Résumé#
Cette proposition de loi vise à améliorer la façon dont les représentants sont choisis pour les conseils des regroupements de communes (intercommunalités) et à mieux impliquer les conseillers municipaux qui ne siègent pas directement dans ces conseils.
Liste des modifications#
Calcul du nombre de sièges au conseil communautaire (Article 1): La méthode de calcul du nombre de sièges attribués à chaque commune au sein du conseil communautaire est modifiée. Le nombre total de sièges est désormais basé sur la moitié du nombre de communes membres, arrondi à l’entier inférieur, plus un nombre de conseillers lié à la taille démographique de l’intercommunalité, selon un nouveau tableau de répartition. La méthode de répartition des sièges par commune est également revue, en utilisant un quotient démographique pour attribuer les sièges.

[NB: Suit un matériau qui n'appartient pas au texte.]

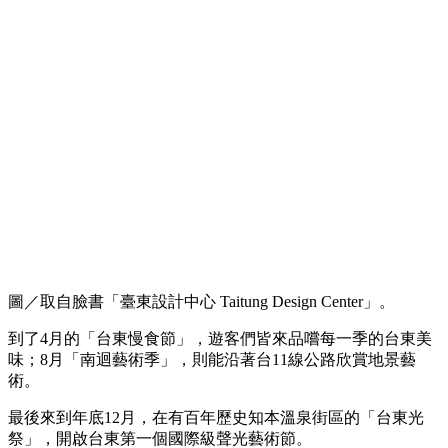
圖／取自臉書「臺東設計中心 Taitung Design Center」。
到了4月的「台東慢食節」，遊客們皆來品嚐每一季的台東美
味；8月「南迴藝術季」，則能沿著台11線公路欣賞地景藝
術。
最後來到年底12月，在有百年歷史知本溫泉街區的「台東光
祭」，開啟台東第一個國際級聲光藝術節。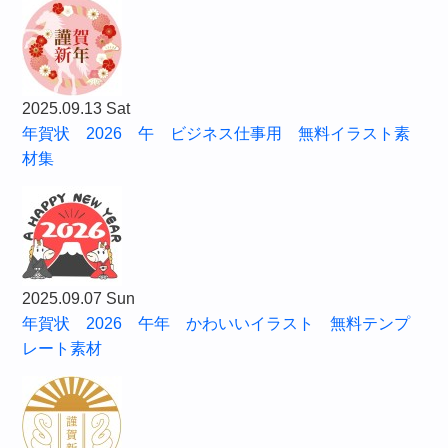
2025.09.13 Sat
年賀状 2026 午 ビジネス仕事用 無料イラスト素
材集
2025.09.07 Sun
年賀状 2026 午年 かわいいイラスト 無料テンプ
レート素材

Dérogations à la répartition des sièges (Article 1 bis): Des dérogations sont introduites pour la répartition des sièges au conseil communautaire. Si la répartition standard entraîne des écarts trop importants (plus de 40%) entre la part de sièges et la proportion de population d’une commune, un accord peut être trouvé pour réduire ces écarts, à condition qu’aucune commune ne s’écarte de plus de 30%. Une autre dérogation permet d’augmenter le nombre total de sièges jusqu’à 45% ou 10 sièges supplémentaires si la répartition standard est impossible ou insuffisante.

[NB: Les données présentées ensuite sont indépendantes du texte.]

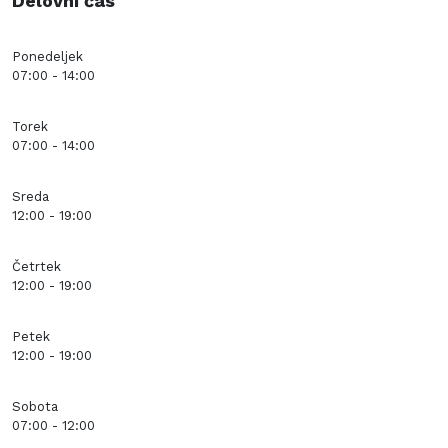
Delovni čas
Ponedeljek
07:00 - 14:00
Torek
07:00 - 14:00
Sreda
12:00 - 19:00
Četrtek
12:00 - 19:00
Petek
12:00 - 19:00
Sobota
07:00 - 12:00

Conférence des maires (Article 2): Une “conférence des maires” est créée au sein des intercommunalités (communautés urbaines, d’agglomération ou de communes). Cette instance, présidée par le président de l’intercommunalité et composée des maires des communes membres, a pour but de coordonner les actions et de discuter des sujets d’intérêt commun. Elle doit se réunir au moins deux fois par an. Les intercommunalités dont le bureau est déjà composé de tous les maires sont exemptées. Les membres ne sont pas rémunérés pour cette fonction.
Droit à l’information des conseillers municipaux (Article 2): Les conseillers municipaux qui ne sont pas membres du conseil de l’intercommunalité ont désormais le droit d’être informés des affaires de l’intercommunalité qui font l’objet d’une délibération. Ils doivent recevoir la note explicative de synthèse et le rapport financier, potentiellement par voie électronique.